2週に1回、あるカルチャーセンターでの講義に行く関係で寄らせてもらっている書店で、見つけた途端購入していたのが本書。評者は今から60年近く前に大学に入学したが、その時研究室で見たのがアストロラーベ(模型)と六分儀と八分儀(いずれも実物)だった。そのうち後者2種は実習でも使い、天体の高度と方位から緯度経度を実測したが、アストロラーベは「ふーん、こんなものなんだ」と感じた程度のものだった。

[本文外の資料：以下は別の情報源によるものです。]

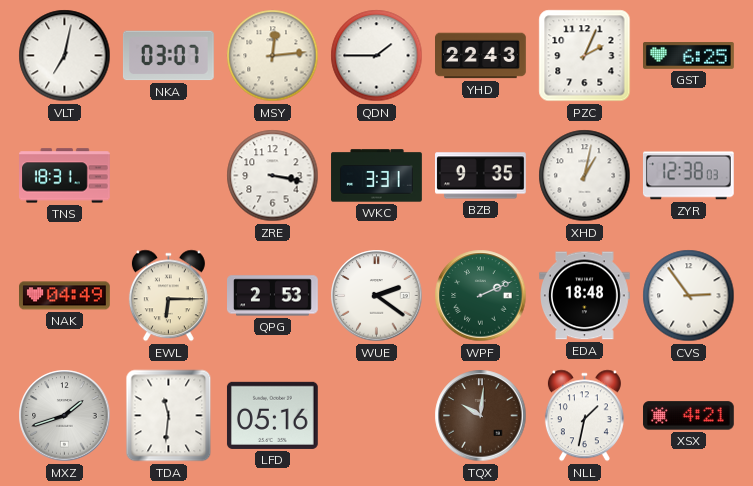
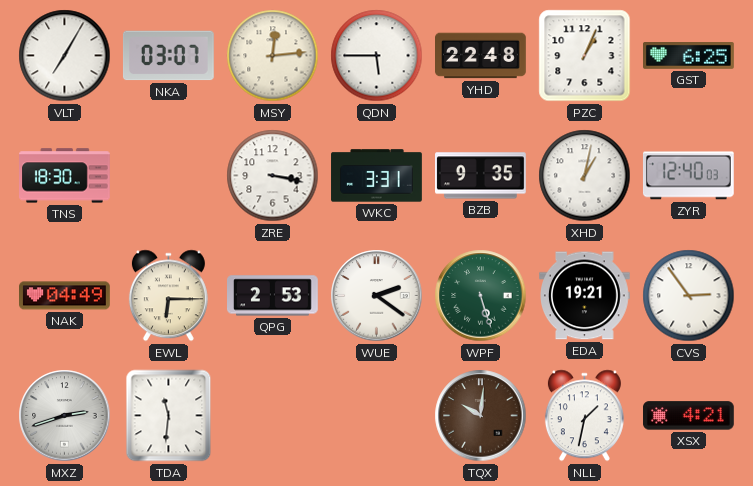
VLT: 7:02 -> 7:05
QDN: 1:45 -> 5:45
YHD: 22:43 -> 22:48
PZC: 2:04 -> 1:04
TNS: 18:31 -> 18:30
ZYR: 12:38 -> 12:40
WPF: 2:11 -> 5:27
EDA: 18:48 -> 19:21
MXZ: 1:42 -> 2:42
LFD: 05:16 -> none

それが近代科学の発祥に繋がるものだったなんて、思いも寄らなかった!

アストロラーベが発明されたのは前150年ごろだとか、紀元2世紀ごろの著名な天文学者プトレマイオスやヒッパルコス、はたまた8世紀のイスラム人ファザーリだろうとか、様々に言われている。いずれにしても、1380年代のイギリスの詩人チョーサー(最初の文人)は著書『アストロラーベ解説』で、社会的秩序のために自らの正しい位置を知ることが可能であることが道徳的に必要だと、アストロラーベを評価したという。評者は、それが後世、自然科学が世の中に必要なことになった最大の理由だと考えている。人類が自然の中でその立ち位置(航海だけでなく)や存在意義を知る上で、天文学が必要になった最大の理由であるとも言えるのだ。読者の皆さん、アストロラーベを是非知ってください。